**What is required:** Reproduce exactly only the lines from the line that holds "17 Million SAAR" to the line that holds "Ne prihvatam (771, 697)", inclusive, in the listing below, and please leave out every picture.

**Record excerpts:**
----

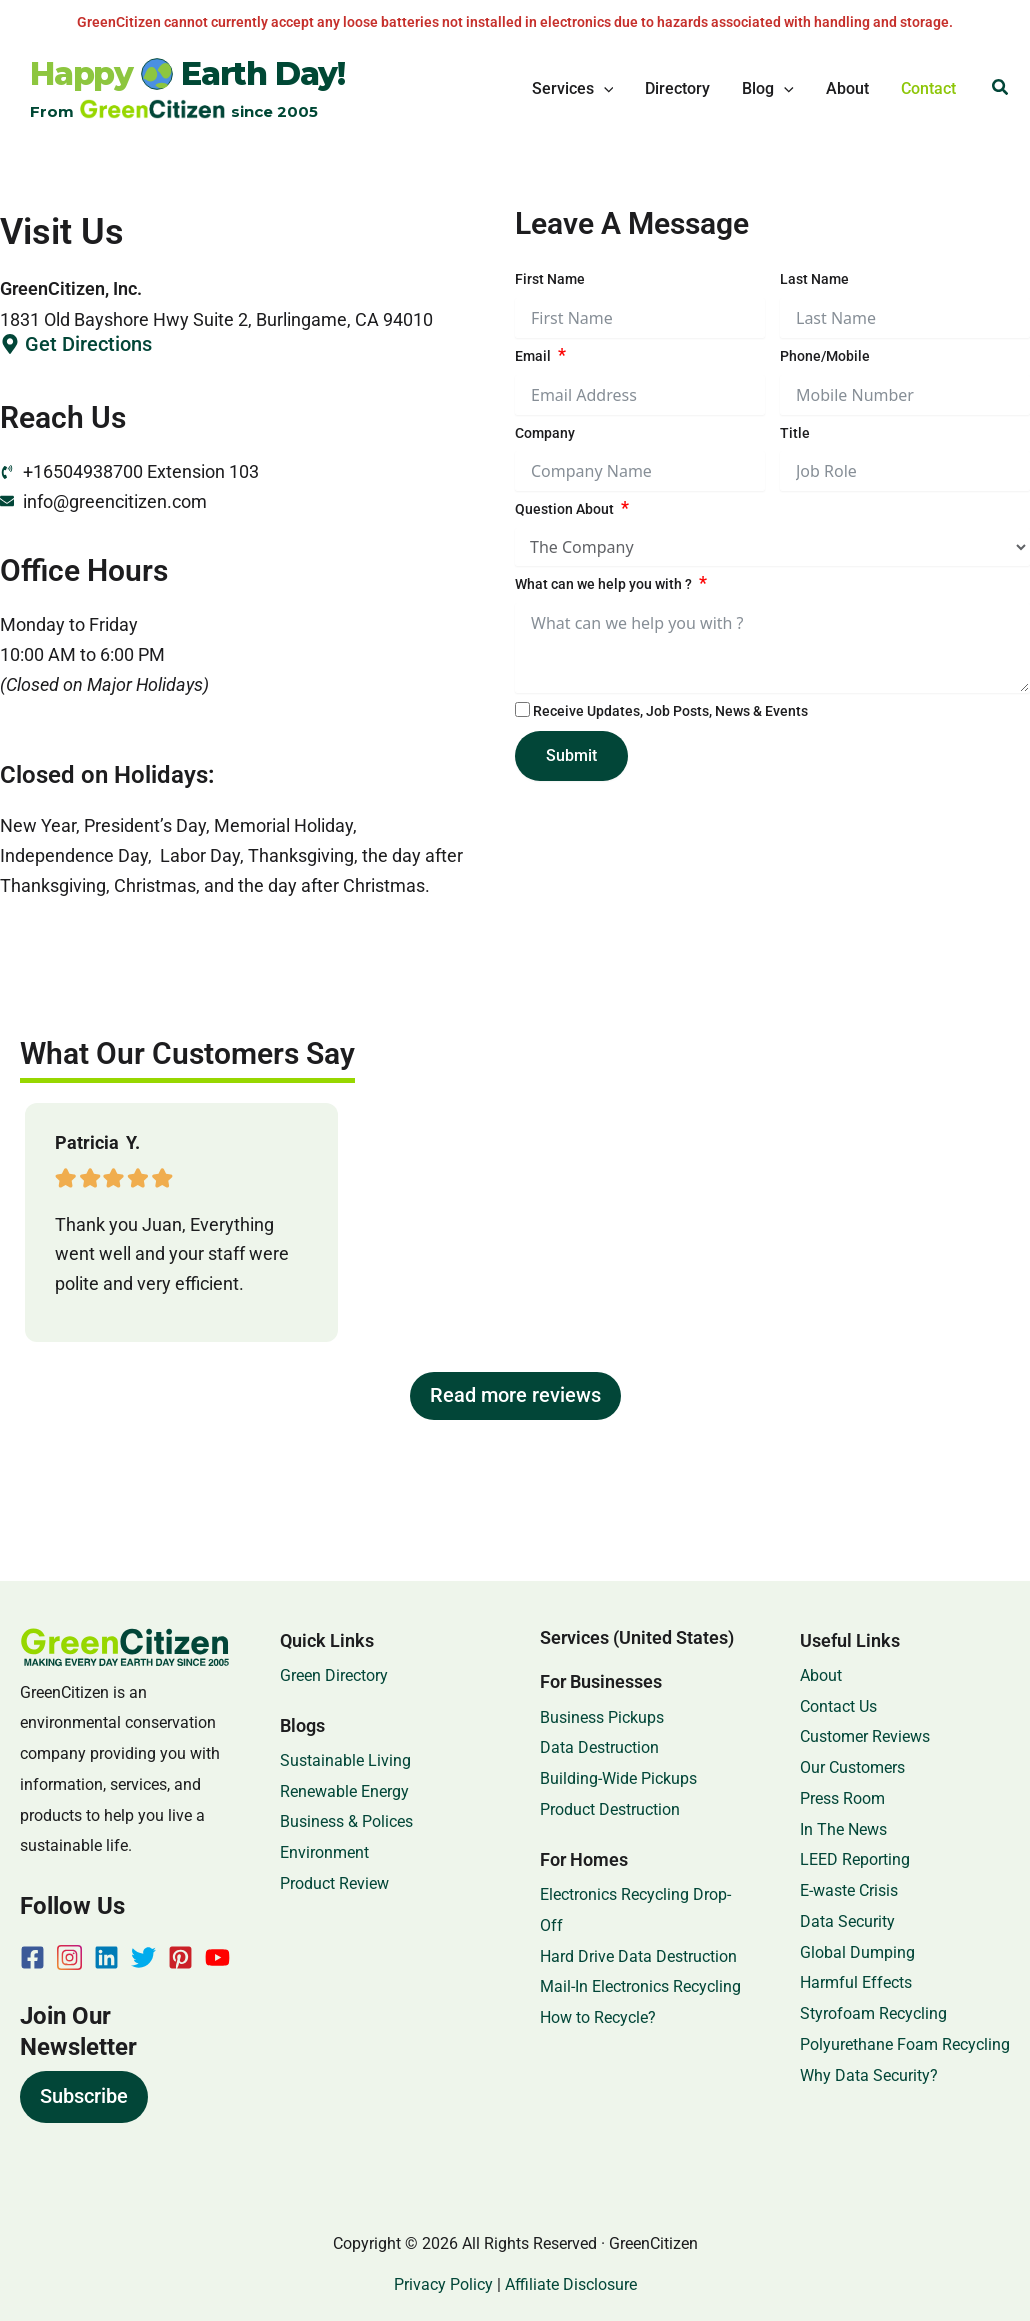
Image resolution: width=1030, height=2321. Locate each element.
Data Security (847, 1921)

----

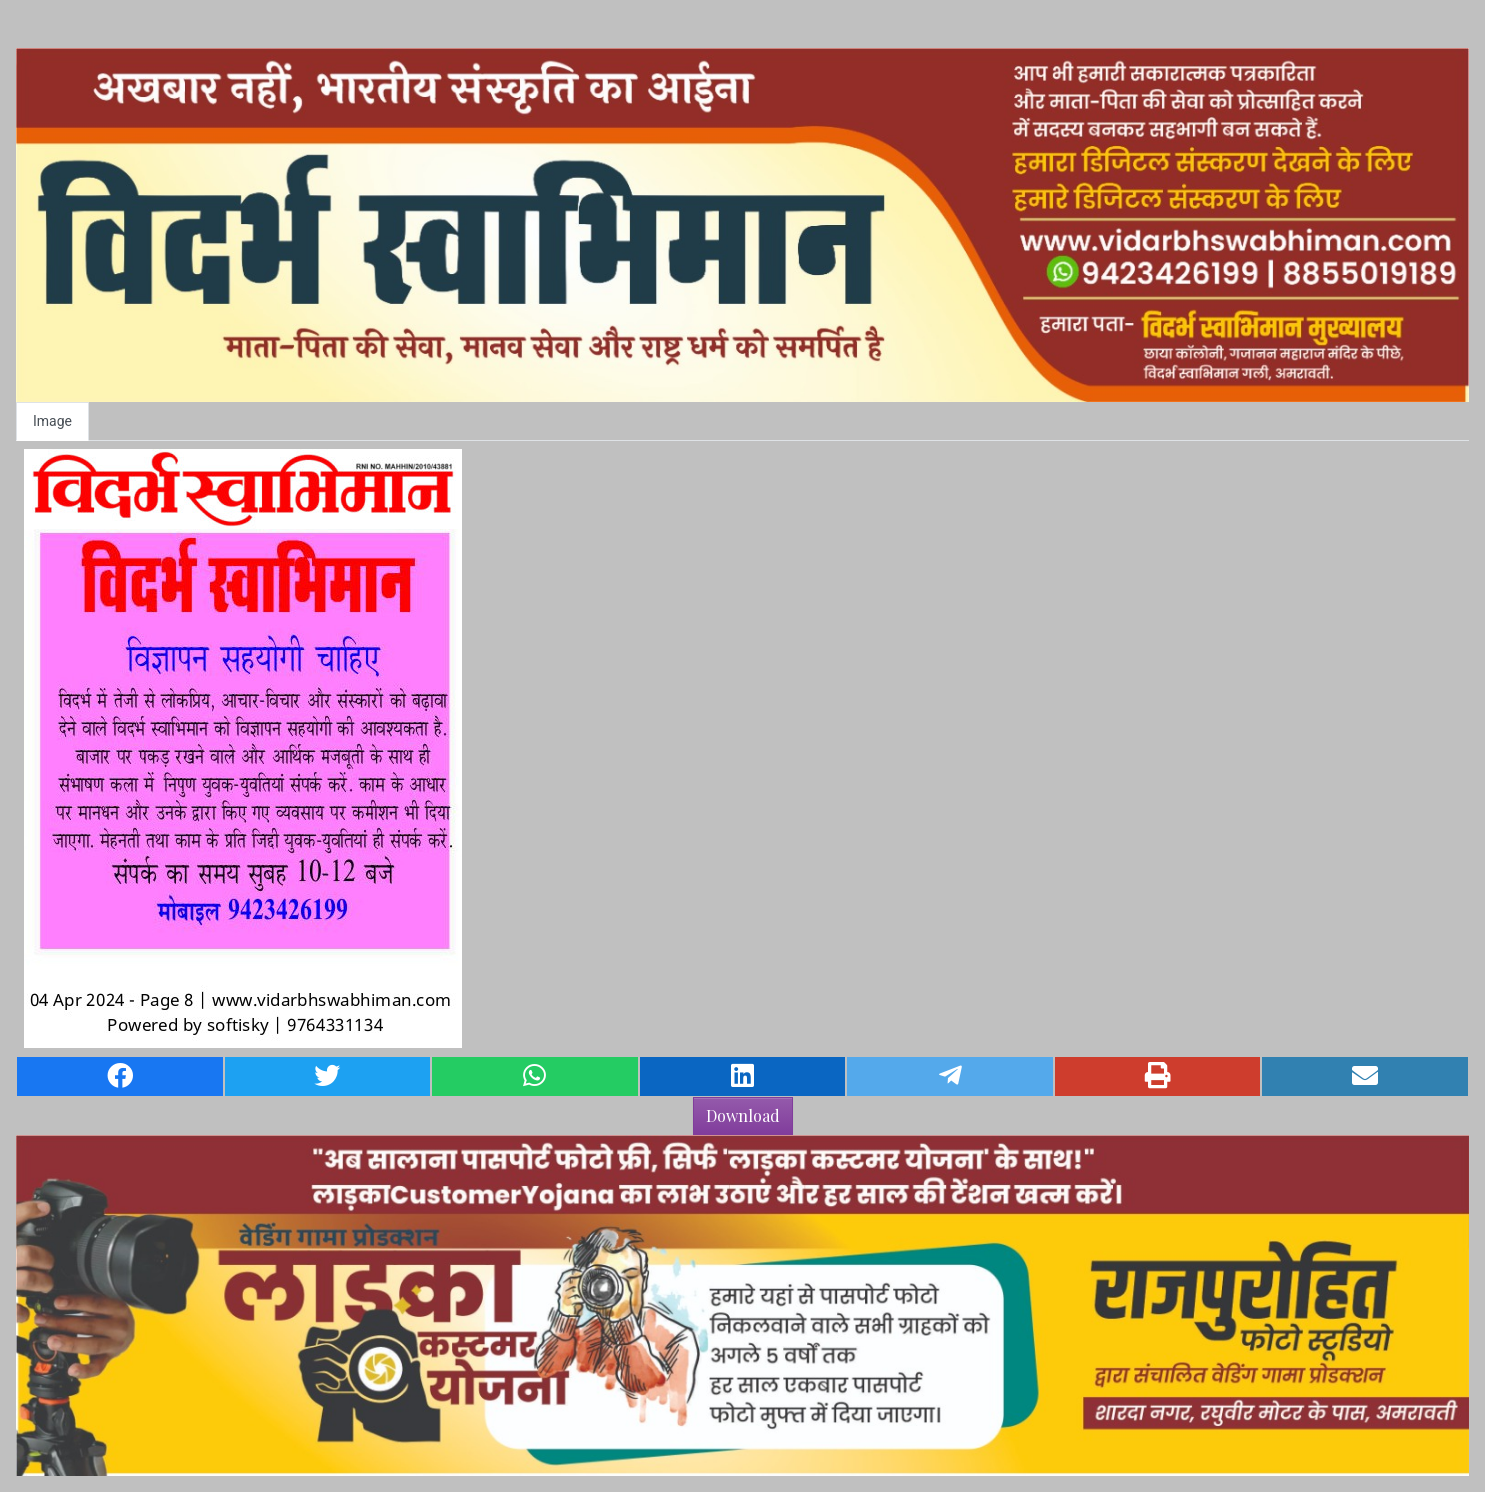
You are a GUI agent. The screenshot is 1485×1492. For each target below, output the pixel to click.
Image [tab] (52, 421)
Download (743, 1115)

----

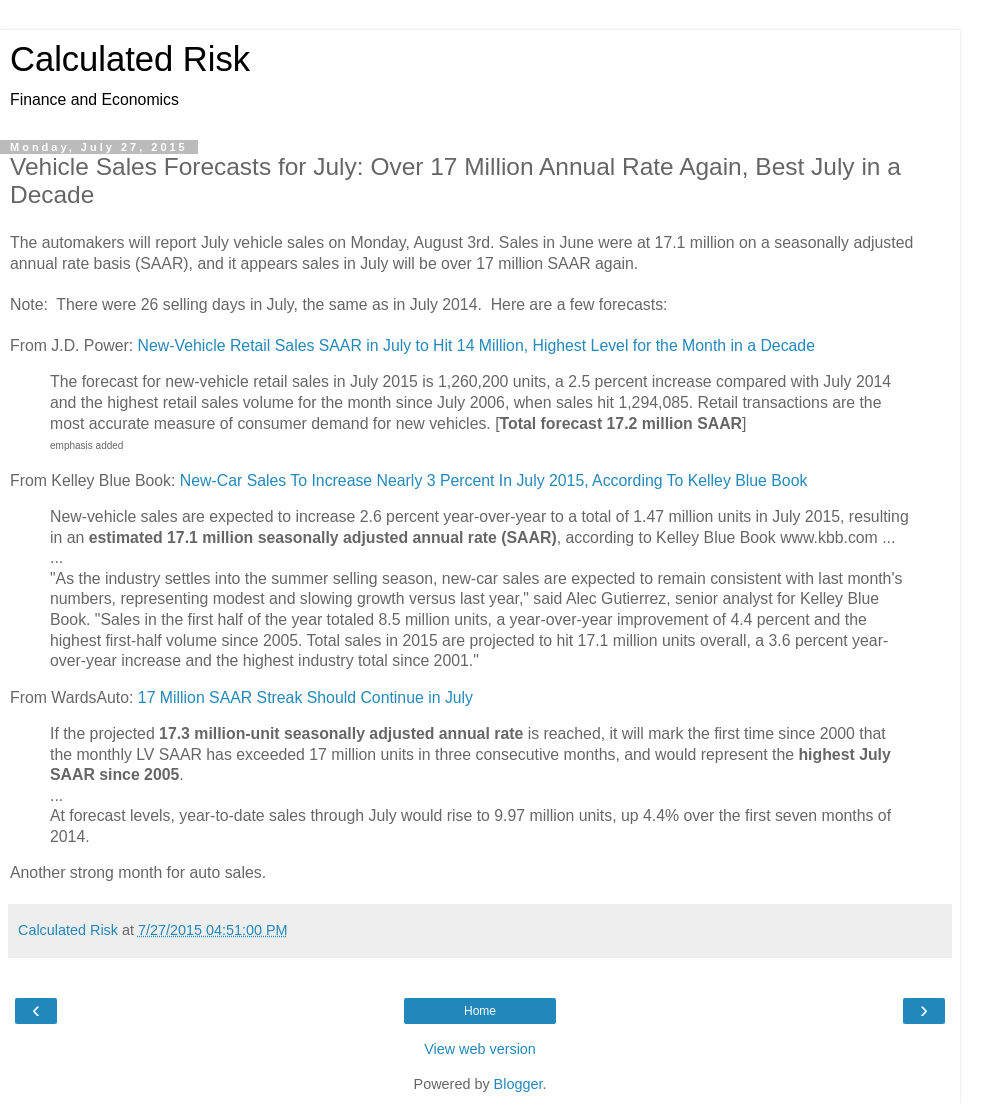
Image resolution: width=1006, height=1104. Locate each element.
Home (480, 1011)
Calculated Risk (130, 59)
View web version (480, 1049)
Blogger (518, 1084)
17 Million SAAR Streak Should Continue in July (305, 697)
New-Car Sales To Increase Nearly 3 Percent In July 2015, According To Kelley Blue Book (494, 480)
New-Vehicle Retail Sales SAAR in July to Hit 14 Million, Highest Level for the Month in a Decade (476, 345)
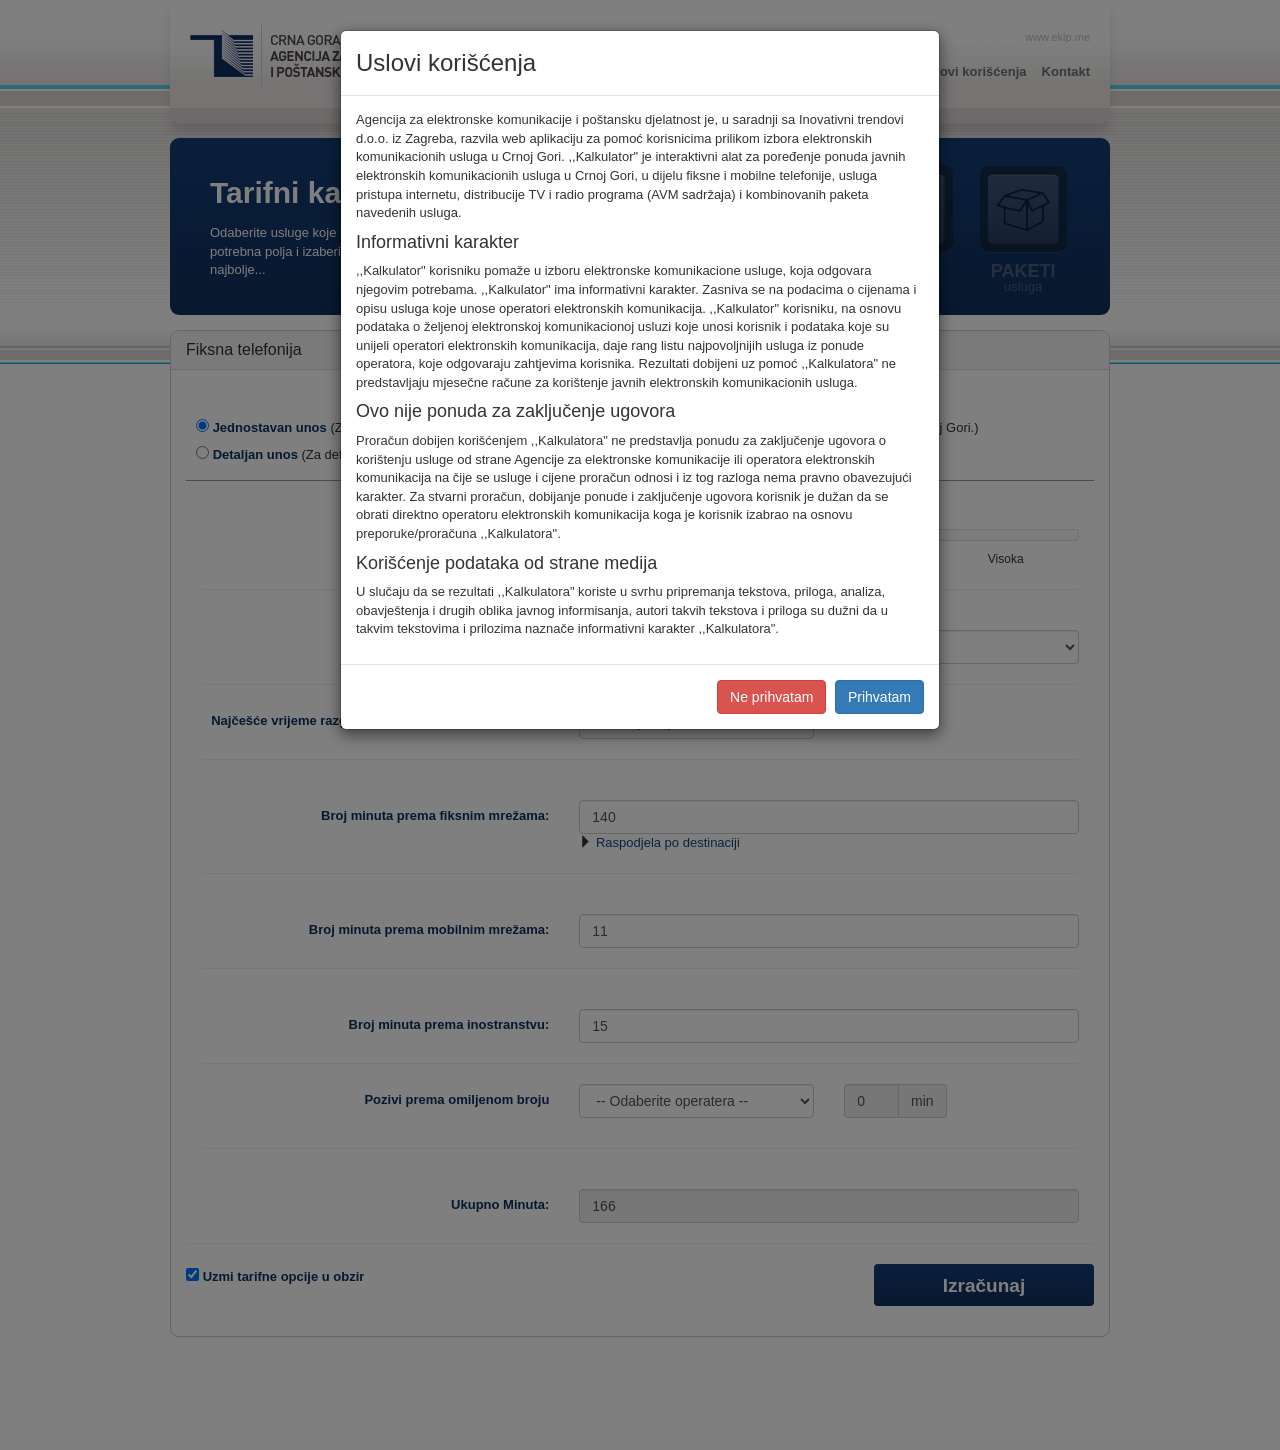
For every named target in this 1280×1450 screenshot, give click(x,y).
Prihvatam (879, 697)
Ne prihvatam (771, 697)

----

**Response area:**
17 Million SAAR Streak Should Continue in July (305, 697)
New-Car Sales To Increase Nearly 3 Percent In July 2015, According To Kelley Blue Book (494, 480)
New-Vehicle Retail Sales SAAR in July to Hit 14 Million, Highest Level for the Month in a Decade (476, 345)
For every named target in this 1280×1450 screenshot, give click(x,y).
Prihvatam (879, 697)
Ne prihvatam (771, 697)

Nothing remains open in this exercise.